Showing posts with label hometown. Show all posts
Showing posts with label hometown. Show all posts

Saturday, January 20, 2007

Day 2 of My Trip Home

Today, on the second day of my relaxation and research trip back to Lynchburg, I went to the Old City Cemetery, which is one of the most peaceful -- and one of my favorite -- places in the entire city. It's a very quiet area with a great deal of beauty, both natural and man-made (with the architecture of the 19th- and early 20th-century gravestones). The picture above is of the gravesite of one of Lynchburg's famous "madams" from nearly a century ago; her "business" was actually operated in a house not far from the cemetery gates. I really don't know what's worse: the fact that her grave is one of the first you see when you come into the grounds, or the fact that someone continues to immortalize her with the black cloth on the stone and the bed (complete with a fresh quilt and "R.I.P." on the headboard) right outside the fence?

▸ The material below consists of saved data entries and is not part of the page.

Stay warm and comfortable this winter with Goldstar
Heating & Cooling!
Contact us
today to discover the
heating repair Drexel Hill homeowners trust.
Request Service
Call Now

Another interesting view that I found -- I was pressed for time, so I didn't have quite enough time to experiment with black and white photography, shading, etc. There are enough places there, though, that I can try some great things the next time I get back down that way.

Friday, January 19, 2007

Day 1 of My Trip Home

I went home today to begin researching my anticipated series of articles on the Civil Rights movement in my hometown, and one of my first stops was to the city's Legacy Museum of African-American history. It sits on a hill on the edge of the downtown area, and I took this picture looking back into the city. It's amazing to consider the amount of history and the different types of architecture jammed into this one little view -- a view which, I might add, I thought I had captured without so much "tilt" to the photo.